First we want to use the Ansible playbook provided by the Jupyter team to setup a Ubuntu Virtual Machine, for example on SDSC Cloud or XSEDE Jetstream. This sets up already a Jupyterhub instance on a single machine with Github authentication, NGINX with letsencrypt SSL and spawning of Notebooks as local processes.

Start from: Automated deployment of Jupyterhub with Ansible

It looks like there is a compatibility error with conda 4.3 and above, I had to fix this (and provided PR upstream), I used the version at https://github.com/zonca/jupyterhub-deploy-teaching/tree/globus_singularity. In particular check the example configuration file in the host_vars/ folder.

Once we have executed the scripts, connect to the Virtual Machine, login with Github and check that Notebooks are working.

Setup Authentication with Globus

Next we can SSH into the Jupyterhub Virtual Machine and customize Jupyterhub configuration in /etc/jupyterhub

oauthenticator should alrady be installed,, but it needs the Globus SDK to support authentication with Globus:

sudo /opt/conda/bin/pip install globus_sdk[jwt]

Then follow the instructions to setup Globus Auth: https://github.com/jupyterhub/oauthenticator#globus-setup

you should now have add these lines in /etc/jupyterhub/jupyterhub_config.py

from oauthenticator.globus import GlobusOAuthenticator
c.JupyterHub.authenticator_class = GlobusOAuthenticator
c.GlobusOAuthenticator.oauth_callback_url = 'https://xxx-xxx-xxx-xxx.compute.cloud.sdsc.edu/hub/oauth_callback'
c.GlobusOAuthenticator.client_id = ''
c.GlobusOAuthenticator.client_secret = ''

You should now be able to login with your Globus ID credentials, see the documentation to support credentials from institutions supported by Globus Auth. After login, don't worry if you get an error in starting your notebook.

Setup Spawning with Batchspawner

In my last post about spawning Notebooks on Comet I was using XSEDE authentication so that each user would have to use their own Comet account. In this scenario instead we imagine a Gateway system where the administrator shares their own allocation with the Gateway users. Therefore you should create a SSH keypair for the root user on the Jupyterhub Virtual Machine and make sure you can login with no need for a password to Comet as the Gateway user.
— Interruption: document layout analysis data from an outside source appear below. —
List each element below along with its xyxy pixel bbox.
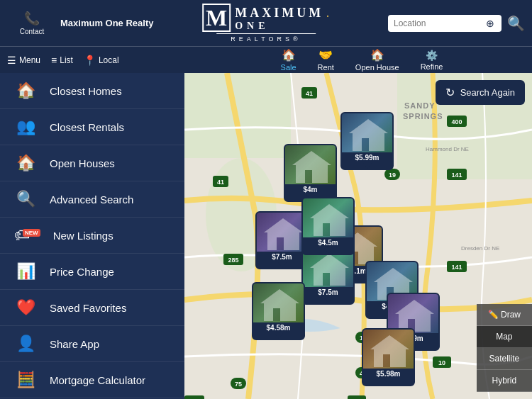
list-label: List (60, 55, 73, 65)
satellite-label: Satellite (489, 354, 519, 364)
location-search-wrapper[interactable]: ⊕ (388, 15, 501, 32)
property-pin-price: $5.99m (342, 152, 392, 163)
sidebar-item-share-app[interactable]: 👤 Share App (0, 326, 184, 362)
svg-marker-49 (310, 254, 349, 268)
sidebar-item-open-houses[interactable]: 🏠 Open Houses (0, 145, 184, 181)
svg-text:SPRINGS: SPRINGS (403, 112, 443, 120)
sidebar-item-closest-homes[interactable]: 🏠 Closest Homes (0, 73, 184, 109)
tab-open-house[interactable]: 🏠 Open House (355, 48, 399, 72)
property-pin-price: $7.5m (303, 287, 353, 298)
price-change-icon: 📊 (14, 262, 37, 281)
sidebar-item-price-change[interactable]: 📊 Price Change (0, 254, 184, 290)
open-houses-icon: 🏠 (14, 154, 37, 172)
property-pin[interactable]: $5.98m (362, 328, 415, 386)
svg-rect-56 (273, 308, 280, 321)
list-button[interactable]: ≡ List (51, 55, 73, 66)
new-badge: NEW (23, 229, 40, 237)
svg-text:Hammond Dr NE: Hammond Dr NE (426, 146, 469, 152)
svg-marker-64 (310, 204, 349, 218)
svg-rect-38 (362, 138, 369, 151)
property-pin-image (257, 213, 307, 252)
sidebar-item-new-listings[interactable]: 🏷NEW New Listings (0, 218, 184, 254)
satellite-button[interactable]: Satellite (477, 348, 532, 370)
pencil-icon: ✏️ (488, 310, 501, 320)
map-controls: ✏️ Draw Map Satellite Hybrid (477, 304, 532, 392)
property-pin[interactable]: $4m (284, 144, 337, 202)
property-pin-price: $4.5m (303, 237, 353, 248)
tab-open-house-label: Open House (355, 63, 399, 72)
refine-icon: ⚙️ (426, 50, 438, 61)
main-content: 🏠 Closest Homes 👥 Closest Rentals 🏠 Open… (0, 73, 532, 399)
saved-favorites-label: Saved Favorites (50, 302, 126, 314)
property-pin-price: $5.98m (363, 369, 414, 379)
sidebar-item-saved-favorites[interactable]: ❤️ Saved Favorites (0, 290, 184, 326)
mortgage-calculator-label: Mortgage Calculator (50, 374, 145, 386)
list-icon: ≡ (51, 55, 57, 66)
logo-m-letter: M (202, 4, 231, 32)
property-pin[interactable]: $7.5m (255, 211, 309, 269)
tab-rent[interactable]: 🤝 Rent (318, 48, 334, 72)
logo-title: MAXIMUM (235, 6, 323, 21)
svg-text:75: 75 (235, 381, 242, 388)
open-houses-label: Open Houses (50, 157, 115, 169)
svg-marker-55 (260, 289, 299, 303)
property-pin-price: $7.5m (257, 252, 307, 262)
draw-label: Draw (501, 310, 521, 320)
property-pin[interactable]: $4.5m (301, 197, 355, 255)
tab-sale[interactable]: 🏠 Sale (281, 48, 297, 72)
open-house-icon: 🏠 (370, 48, 384, 62)
svg-rect-50 (323, 273, 330, 286)
property-pin-image (285, 145, 336, 184)
property-pin-price: $4m (285, 184, 336, 195)
logo-subtitle: REALTORS® (231, 35, 301, 43)
price-change-label: Price Change (50, 266, 114, 278)
refresh-icon: ↻ (445, 86, 455, 99)
svg-text:41: 41 (306, 90, 313, 97)
property-pin[interactable]: $7.5m (301, 247, 355, 305)
svg-marker-37 (349, 119, 388, 133)
map-area[interactable]: 41 41 285 19 19 400 141 141 19 41 65 10 … (184, 73, 532, 399)
sidebar: 🏠 Closest Homes 👥 Closest Rentals 🏠 Open… (0, 73, 184, 399)
svg-marker-52 (374, 268, 413, 282)
svg-text:41: 41 (217, 179, 224, 186)
property-pin-image (363, 330, 414, 369)
svg-rect-65 (323, 223, 330, 236)
sub-header-left: ☰ Menu ≡ List 📍 Local (7, 55, 192, 66)
svg-text:19: 19 (389, 172, 396, 179)
local-button[interactable]: 📍 Local (84, 55, 119, 66)
svg-marker-58 (395, 300, 434, 314)
contact-section[interactable]: 📞 Contact (7, 11, 57, 35)
sidebar-item-advanced-search[interactable]: 🔍 Advanced Search (0, 181, 184, 218)
mortgage-calculator-icon: 🧮 (14, 371, 37, 389)
svg-text:10: 10 (438, 359, 445, 366)
tab-refine[interactable]: ⚙️ Refine (421, 50, 443, 71)
svg-marker-61 (370, 335, 409, 349)
map-button[interactable]: Map (477, 326, 532, 348)
property-pin[interactable]: $4.58m (252, 282, 305, 340)
location-icon: 📍 (84, 55, 96, 66)
svg-rect-41 (305, 170, 312, 183)
sidebar-item-closest-rentals[interactable]: 👥 Closest Rentals (0, 109, 184, 145)
share-app-label: Share App (50, 338, 99, 350)
sidebar-item-mortgage-calculator[interactable]: 🧮 Mortgage Calculator (0, 362, 184, 398)
header-search-icon[interactable]: 🔍 (507, 15, 525, 32)
contact-label: Contact (20, 28, 44, 35)
logo-title2: ONE (235, 21, 330, 32)
menu-button[interactable]: ☰ Menu (7, 55, 40, 66)
property-pin-arrow (384, 379, 393, 385)
header-search: ⊕ 🔍 (388, 15, 525, 32)
location-search-input[interactable] (394, 18, 486, 28)
closest-homes-icon: 🏠 (14, 82, 37, 100)
property-pin-image (342, 113, 392, 152)
hybrid-button[interactable]: Hybrid (477, 370, 532, 392)
tab-rent-label: Rent (318, 63, 334, 72)
property-pin[interactable]: $5.99m (340, 112, 394, 170)
svg-rect-62 (383, 354, 390, 367)
tab-refine-label: Refine (421, 62, 443, 71)
menu-icon: ☰ (7, 55, 16, 66)
draw-button[interactable]: ✏️ Draw (477, 304, 532, 326)
header: 📞 Contact Maximum One Realty M MAXIMUM .… (0, 0, 532, 46)
svg-marker-40 (292, 151, 331, 165)
sub-header: ☰ Menu ≡ List 📍 Local 🏠 Sale 🤝 Rent 🏠 Op… (0, 46, 532, 73)
search-again-button[interactable]: ↻ Search Again (436, 80, 525, 105)
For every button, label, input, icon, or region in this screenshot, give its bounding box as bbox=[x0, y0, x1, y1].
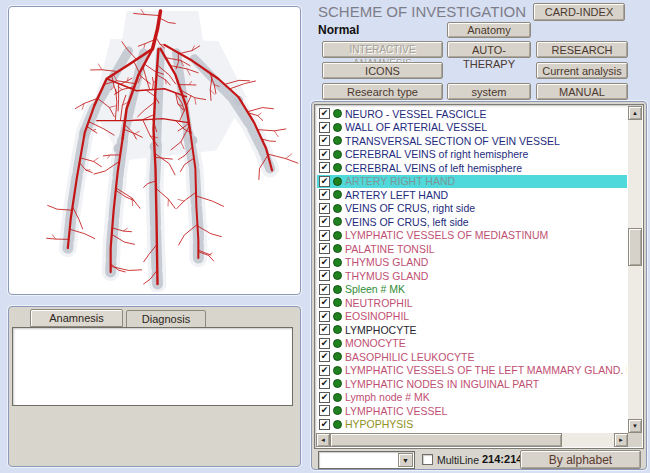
item-label: HYPOPHYSIS bbox=[345, 418, 413, 430]
item-label: ARTERY RIGHT HAND bbox=[345, 175, 455, 187]
item-checkbox[interactable]: ✔ bbox=[319, 257, 330, 268]
list-item[interactable]: ✔ CFU granulocyte # MK bbox=[317, 431, 627, 432]
item-status-dot bbox=[333, 231, 342, 240]
item-checkbox[interactable]: ✔ bbox=[319, 176, 330, 187]
item-status-dot bbox=[333, 339, 342, 348]
item-status-dot bbox=[333, 190, 342, 199]
list-item[interactable]: ✔ LYMPHOCYTE bbox=[317, 323, 627, 337]
list-item[interactable]: ✔ THYMUS GLAND bbox=[317, 269, 627, 283]
item-checkbox[interactable]: ✔ bbox=[319, 162, 330, 173]
item-checkbox[interactable]: ✔ bbox=[319, 338, 330, 349]
item-checkbox[interactable]: ✔ bbox=[319, 230, 330, 241]
item-label: VEINS OF CRUS, right side bbox=[345, 202, 475, 214]
list-item[interactable]: ✔ ARTERY LEFT HAND bbox=[317, 188, 627, 202]
list-item[interactable]: ✔ CEREBRAL VEINS of left hemisphere bbox=[317, 161, 627, 175]
list-item[interactable]: ✔ ARTERY RIGHT HAND bbox=[317, 175, 627, 189]
item-checkbox[interactable]: ✔ bbox=[319, 243, 330, 254]
anamnesis-textarea[interactable] bbox=[12, 327, 293, 406]
scroll-up-icon[interactable]: ▲ bbox=[628, 106, 642, 120]
scroll-right-icon[interactable]: ► bbox=[614, 433, 628, 447]
list-item[interactable]: ✔ LYMPHATIC NODES IN INGUINAL PART bbox=[317, 377, 627, 391]
list-item[interactable]: ✔ NEURO - VESSEL FASCICLE bbox=[317, 107, 627, 121]
list-item[interactable]: ✔ LYMPHATIC VESSELS OF MEDIASTINUM bbox=[317, 229, 627, 243]
item-checkbox[interactable]: ✔ bbox=[319, 419, 330, 430]
list-item[interactable]: ✔ VEINS OF CRUS, left side bbox=[317, 215, 627, 229]
item-checkbox[interactable]: ✔ bbox=[319, 351, 330, 362]
item-checkbox[interactable]: ✔ bbox=[319, 135, 330, 146]
list-item[interactable]: ✔ PALATINE TONSIL bbox=[317, 242, 627, 256]
research-type-button[interactable]: Research type bbox=[322, 83, 443, 100]
item-checkbox[interactable]: ✔ bbox=[319, 203, 330, 214]
item-checkbox[interactable]: ✔ bbox=[319, 216, 330, 227]
item-label: LYMPHATIC VESSEL bbox=[345, 405, 447, 417]
horizontal-scrollbar[interactable]: ◄ ► bbox=[316, 433, 628, 447]
item-checkbox[interactable]: ✔ bbox=[319, 108, 330, 119]
research-button[interactable]: RESEARCH bbox=[536, 41, 628, 58]
hand-arteries-image bbox=[11, 9, 300, 292]
list-item[interactable]: ✔ THYMUS GLAND bbox=[317, 256, 627, 270]
item-checkbox[interactable]: ✔ bbox=[319, 284, 330, 295]
item-status-dot bbox=[333, 406, 342, 415]
scroll-left-icon[interactable]: ◄ bbox=[316, 433, 330, 447]
list-item[interactable]: ✔ TRANSVERSAL SECTION OF VEIN VESSEL bbox=[317, 134, 627, 148]
card-index-button[interactable]: CARD-INDEX bbox=[533, 3, 625, 21]
vertical-scrollbar[interactable]: ▲ ▼ bbox=[628, 106, 642, 433]
current-analysis-button[interactable]: Current analysis bbox=[536, 62, 628, 79]
list-item[interactable]: ✔ WALL OF ARTERIAL VESSEL bbox=[317, 121, 627, 135]
item-status-dot bbox=[333, 352, 342, 361]
list-item[interactable]: ✔ EOSINOPHIL bbox=[317, 310, 627, 324]
by-alphabet-button[interactable]: By alphabet bbox=[520, 450, 641, 469]
system-button[interactable]: system bbox=[447, 83, 531, 100]
list-item[interactable]: ✔ HYPOPHYSIS bbox=[317, 418, 627, 432]
list-item[interactable]: ✔ Spleen # MK bbox=[317, 283, 627, 297]
item-status-dot bbox=[333, 258, 342, 267]
organ-listbox: ✔ NEURO - VESSEL FASCICLE ✔ WALL OF ARTE… bbox=[314, 104, 644, 449]
item-status-dot bbox=[333, 123, 342, 132]
item-checkbox[interactable]: ✔ bbox=[319, 378, 330, 389]
item-status-dot bbox=[333, 420, 342, 429]
auto-therapy-button[interactable]: AUTO-THERAPY bbox=[447, 41, 531, 58]
item-status-dot bbox=[333, 204, 342, 213]
item-label: CEREBRAL VEINS of right hemisphere bbox=[345, 148, 528, 160]
tab-anamnesis[interactable]: Anamnesis bbox=[30, 309, 123, 327]
icons-button[interactable]: ICONS bbox=[322, 62, 443, 79]
list-item[interactable]: ✔ BASOPHILIC LEUKOCYTE bbox=[317, 350, 627, 364]
item-checkbox[interactable]: ✔ bbox=[319, 365, 330, 376]
item-checkbox[interactable]: ✔ bbox=[319, 189, 330, 200]
multiline-checkbox[interactable] bbox=[422, 454, 433, 465]
item-checkbox[interactable]: ✔ bbox=[319, 297, 330, 308]
multiline-label: MultiLine bbox=[437, 454, 479, 466]
list-item[interactable]: ✔ Lymph node # MK bbox=[317, 391, 627, 405]
item-checkbox[interactable]: ✔ bbox=[319, 392, 330, 403]
organ-list: ✔ NEURO - VESSEL FASCICLE ✔ WALL OF ARTE… bbox=[317, 107, 627, 432]
item-label: LYMPHATIC VESSELS OF THE LEFT MAMMARY GL… bbox=[345, 364, 627, 376]
item-status-dot bbox=[333, 109, 342, 118]
item-status-dot bbox=[333, 298, 342, 307]
item-checkbox[interactable]: ✔ bbox=[319, 405, 330, 416]
item-checkbox[interactable]: ✔ bbox=[319, 270, 330, 281]
list-item[interactable]: ✔ CEREBRAL VEINS of right hemisphere bbox=[317, 148, 627, 162]
filter-combobox[interactable]: ▼ bbox=[318, 451, 415, 469]
list-item[interactable]: ✔ VEINS OF CRUS, right side bbox=[317, 202, 627, 216]
chevron-down-icon[interactable]: ▼ bbox=[398, 453, 413, 467]
manual-choice-button[interactable]: MANUAL CHOICE bbox=[536, 83, 628, 100]
list-item[interactable]: ✔ NEUTROPHIL bbox=[317, 296, 627, 310]
item-label: THYMUS GLAND bbox=[345, 256, 428, 268]
list-item[interactable]: ✔ LYMPHATIC VESSELS OF THE LEFT MAMMARY … bbox=[317, 364, 627, 378]
vertical-scroll-thumb[interactable] bbox=[628, 228, 642, 266]
scroll-down-icon[interactable]: ▼ bbox=[628, 419, 642, 433]
interactive-anamnesis-button[interactable]: INTERACTIVE ANAMNESIS bbox=[322, 41, 443, 58]
item-checkbox[interactable]: ✔ bbox=[319, 311, 330, 322]
item-checkbox[interactable]: ✔ bbox=[319, 122, 330, 133]
item-checkbox[interactable]: ✔ bbox=[319, 149, 330, 160]
item-label: VEINS OF CRUS, left side bbox=[345, 216, 469, 228]
item-status-dot bbox=[333, 163, 342, 172]
list-item[interactable]: ✔ MONOCYTE bbox=[317, 337, 627, 351]
anatomy-button[interactable]: Anatomy bbox=[447, 22, 531, 38]
item-checkbox[interactable]: ✔ bbox=[319, 324, 330, 335]
item-label: LYMPHOCYTE bbox=[345, 324, 417, 336]
horizontal-scroll-thumb[interactable] bbox=[330, 433, 562, 447]
tab-diagnosis[interactable]: Diagnosis bbox=[126, 310, 206, 328]
item-label: ARTERY LEFT HAND bbox=[345, 189, 448, 201]
list-item[interactable]: ✔ LYMPHATIC VESSEL bbox=[317, 404, 627, 418]
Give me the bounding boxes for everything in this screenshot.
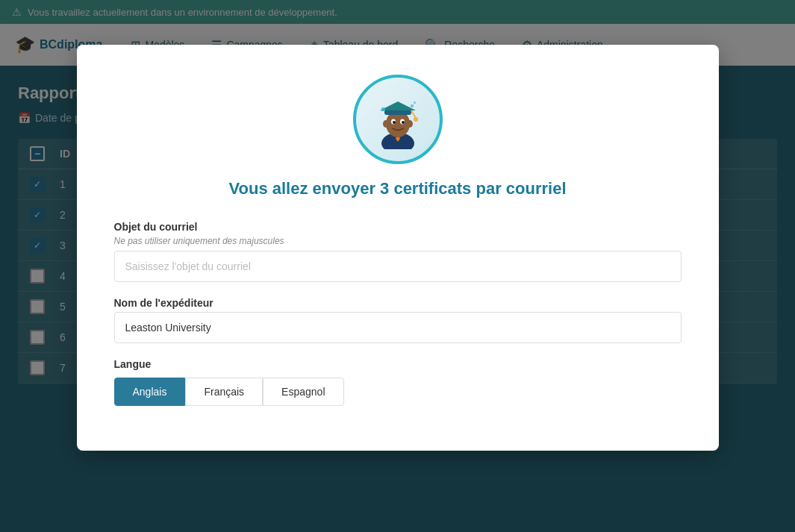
svg-rect-10 xyxy=(384,110,411,115)
svg-rect-16 xyxy=(414,101,416,104)
lang-btn-anglais[interactable]: Anglais xyxy=(114,378,186,406)
svg-point-5 xyxy=(407,120,413,128)
lang-btn-francais[interactable]: Français xyxy=(185,378,263,406)
subject-label: Objet du courriel xyxy=(114,221,682,233)
modal-title: Vous allez envoyer 3 certificats par cou… xyxy=(114,179,682,198)
svg-point-9 xyxy=(402,121,405,124)
lang-btn-espagnol[interactable]: Espagnol xyxy=(263,378,343,406)
subject-hint: Ne pas utiliser uniquement des majuscule… xyxy=(114,236,682,246)
form-group-subject: Objet du courriel Ne pas utiliser unique… xyxy=(114,221,682,282)
svg-point-13 xyxy=(414,117,418,122)
svg-rect-14 xyxy=(381,107,385,111)
language-buttons: Anglais Français Espagnol xyxy=(114,378,682,406)
avatar-svg xyxy=(368,90,428,149)
modal-dialog: Vous allez envoyer 3 certificats par cou… xyxy=(77,45,719,451)
avatar-circle xyxy=(353,75,443,164)
language-group: Langue Anglais Français Espagnol xyxy=(114,358,682,406)
svg-point-8 xyxy=(393,121,396,124)
modal-avatar xyxy=(114,75,682,164)
sender-label: Nom de l'expéditeur xyxy=(114,297,682,309)
svg-line-12 xyxy=(411,110,416,118)
modal-overlay[interactable]: Vous allez envoyer 3 certificats par cou… xyxy=(0,0,795,532)
svg-point-4 xyxy=(383,120,389,128)
sender-input[interactable] xyxy=(114,312,682,343)
form-group-sender: Nom de l'expéditeur xyxy=(114,297,682,343)
language-label: Langue xyxy=(114,358,682,370)
svg-rect-15 xyxy=(411,104,414,107)
subject-input[interactable] xyxy=(114,251,682,282)
svg-marker-11 xyxy=(380,101,416,110)
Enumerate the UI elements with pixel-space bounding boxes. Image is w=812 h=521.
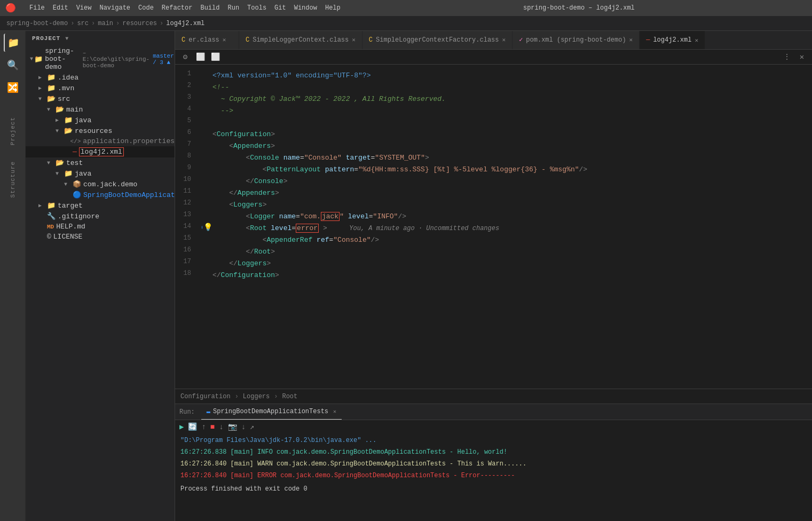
code-line-5: 5: [175, 117, 812, 129]
stop-icon[interactable]: ■: [210, 423, 215, 431]
tree-license[interactable]: © LICENSE: [26, 232, 175, 242]
menu-navigate[interactable]: Navigate: [99, 4, 130, 12]
bottom-tab-run[interactable]: ▬ SpringBootDemoApplicationTests ✕: [201, 405, 342, 420]
code-line-11: 11 </Appenders>: [175, 187, 812, 199]
scroll-down2-icon[interactable]: ↓: [241, 423, 246, 431]
breadcrumb-project[interactable]: spring-boot-demo: [6, 20, 68, 27]
mvn-icon: 📁: [47, 84, 56, 92]
log-error-line: 16:27:26.840 [main] ERROR com.jack.demo.…: [180, 471, 807, 483]
code-line-18: 18 </Configuration>: [175, 270, 812, 281]
line-num-16: 16: [175, 246, 202, 254]
play-icon[interactable]: ▶: [179, 422, 184, 431]
tree-gitignore[interactable]: 🔧 .gitignore: [26, 211, 175, 222]
tree-log4j2[interactable]: — log4j2.xml: [26, 146, 175, 157]
tab-pom-close[interactable]: ✕: [629, 36, 633, 43]
root-path: – E:\Code\git\spring-boot-demo: [83, 50, 149, 69]
menu-run[interactable]: Run: [227, 4, 239, 12]
scroll-down-icon[interactable]: ↓: [219, 423, 223, 431]
tree-root[interactable]: ▼ 📁 spring-boot-demo – E:\Code\git\sprin…: [26, 46, 175, 72]
code-line-10: 10 </Console>: [175, 176, 812, 187]
tab-log4j2[interactable]: — log4j2.xml ✕: [640, 31, 705, 49]
activity-search[interactable]: 🔍: [4, 56, 22, 74]
cb-loggers[interactable]: Loggers: [243, 393, 270, 400]
bottom-tabs-bar: Run: ▬ SpringBootDemoApplicationTests ✕: [175, 404, 812, 420]
settings-icon[interactable]: ⚙: [179, 51, 191, 63]
simplelogger-icon: C: [246, 36, 249, 44]
activity-vcs[interactable]: 🔀: [4, 78, 22, 97]
line-num-7: 7: [175, 140, 202, 148]
tab-simpleloggerfactory[interactable]: C SimpleLoggerContextFactory.class ✕: [362, 31, 513, 49]
arrow-test-java: ▼: [56, 171, 64, 177]
code-line-2: 2 <!--: [175, 82, 812, 93]
rerun-icon[interactable]: 🔄: [188, 422, 197, 431]
menu-tools[interactable]: Tools: [247, 4, 266, 12]
more-icon[interactable]: ⋮: [781, 51, 793, 63]
breadcrumb-file[interactable]: log4j2.xml: [166, 20, 204, 27]
code-line-1: 1 <?xml version="1.0" encoding="UTF-8"?>: [175, 70, 812, 82]
tab-log4j2-close[interactable]: ✕: [695, 37, 698, 44]
sidebar-header: Project ▼: [26, 31, 175, 46]
tab-logger-class[interactable]: C er.class ✕: [175, 31, 239, 49]
line-num-17: 17: [175, 258, 202, 265]
split-icon[interactable]: ⬜: [209, 51, 221, 63]
breadcrumb-resources[interactable]: resources: [122, 20, 157, 27]
line-content-7: <Appenders>: [212, 140, 807, 152]
tab-simplelogger[interactable]: C SimpleLoggerContext.class ✕: [239, 31, 362, 49]
main-name: main: [66, 106, 83, 114]
tree-java[interactable]: ▶ 📁 java: [26, 115, 175, 125]
line-content-12: <Loggers>: [212, 199, 807, 211]
project-dropdown-icon[interactable]: ▼: [65, 36, 69, 42]
menu-git[interactable]: Git: [274, 4, 286, 12]
menu-build[interactable]: Build: [200, 4, 219, 12]
tree-help[interactable]: MD HELP.md: [26, 222, 175, 232]
quick-fix-bulb[interactable]: 💡: [203, 223, 212, 232]
camera-icon[interactable]: 📷: [228, 422, 237, 431]
tab-simplelogger-close[interactable]: ✕: [352, 36, 356, 43]
tree-src[interactable]: ▼ 📂 src: [26, 93, 175, 104]
menu-window[interactable]: Window: [294, 4, 317, 12]
export-icon[interactable]: ↗: [250, 422, 254, 431]
menu-help[interactable]: Help: [325, 4, 341, 12]
breadcrumb-src[interactable]: src: [77, 20, 89, 27]
gitignore-name: .gitignore: [58, 212, 99, 220]
tree-test-java[interactable]: ▼ 📁 java: [26, 168, 175, 179]
line-content-17: </Loggers>: [212, 258, 807, 270]
run-tab-close[interactable]: ✕: [333, 408, 336, 415]
menu-edit[interactable]: Edit: [53, 4, 68, 12]
license-icon: ©: [47, 233, 51, 241]
code-editor[interactable]: 1 <?xml version="1.0" encoding="UTF-8"?>…: [175, 65, 812, 389]
side-label-structure[interactable]: Structure: [10, 161, 16, 198]
tree-mvn[interactable]: ▶ 📁 .mvn: [26, 83, 175, 93]
activity-bar: 📁 🔍 🔀 Project Structure: [0, 31, 26, 521]
mvn-name: .mvn: [58, 84, 74, 92]
tab-simpleloggerfactory-close[interactable]: ✕: [502, 36, 506, 43]
line-num-11: 11: [175, 187, 202, 195]
tree-test[interactable]: ▼ 📂 test: [26, 157, 175, 168]
tree-target[interactable]: ▶ 📁 target: [26, 200, 175, 211]
menu-refactor[interactable]: Refactor: [162, 4, 193, 12]
test-java-icon: 📁: [64, 169, 73, 178]
tab-logger-close[interactable]: ✕: [223, 36, 226, 43]
tree-package[interactable]: ▼ 📦 com.jack.demo: [26, 179, 175, 190]
cb-configuration[interactable]: Configuration: [180, 393, 231, 400]
expand-icon[interactable]: ⬜: [194, 51, 206, 63]
tree-application-props[interactable]: </> application.properties: [26, 136, 175, 146]
close-editor-icon[interactable]: ✕: [796, 51, 808, 63]
scroll-up-icon[interactable]: ↑: [201, 423, 206, 431]
cb-root[interactable]: Root: [282, 393, 297, 400]
tree-main[interactable]: ▼ 📂 main: [26, 104, 175, 115]
breadcrumb-main[interactable]: main: [98, 20, 113, 27]
arrow-java: ▶: [56, 117, 64, 123]
tree-test-class[interactable]: 🔵 SpringBootDemoApplicationTests: [26, 190, 175, 200]
menu-view[interactable]: View: [76, 4, 92, 12]
side-label-project[interactable]: Project: [10, 117, 16, 145]
tab-pom[interactable]: ✓ pom.xml (spring-boot-demo) ✕: [513, 31, 640, 49]
menu-bar: File Edit View Navigate Code Refactor Bu…: [29, 4, 341, 12]
resources-name: resources: [75, 127, 112, 135]
menu-file[interactable]: File: [29, 4, 45, 12]
activity-project[interactable]: 📁: [4, 34, 22, 52]
tree-resources[interactable]: ▼ 📂 resources: [26, 125, 175, 136]
line-content-2: <!--: [212, 82, 807, 93]
tree-idea[interactable]: ▶ 📁 .idea: [26, 72, 175, 83]
menu-code[interactable]: Code: [138, 4, 154, 12]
Then you need to install batchspawner:

git clone https://github.com/jupyterhub/batchspawner.git
cd batchspawner/
sudo /opt/conda/bin/pip install .

Then configure the Spawner, see my configuration of Jupyterhub: jupyterhub_config.py.

You should modify comet_spawner.py to point to your Gateway user home folder and then fill all the details in jupyterhub_config.py marked by the CONF string.

In CometSpawner I also create a form for the user to choose the parameters of the job and also the Singularity image they want to use.

Here the spawner uses SSH to connect to the Comet login node and submit jobs as the Gateway user.

At this point you should be able to login and launch a job on Comet, execute squeue on Comet to check if that works or look in the home folder of the Gateway user for the logfile of the job and in /var/log/jupyterhub on the Virtual machine for errors.

Setup tunneling

Finally we need a way for the gateway Virtual Machine to access the port on the Comet computing node in order to proxy the Notebook application back to the user.

The simpler solution is to create a user tunnelbot on the VM with no shell access, then create a SSH keypair and paste the private key into the jupyterhub_config.py file (contact me if you have a btter solution!). The job on Comet sets up then a SSH tunnel between the Comet computing node and the Jupyterhub VM.

Improvements

To keep the setup simple, all users are running on the home folder of the Gateway user, for a real deployment, it is possible to create a subfolder for each user beforehand and then use Singularity to mount that as the home folder.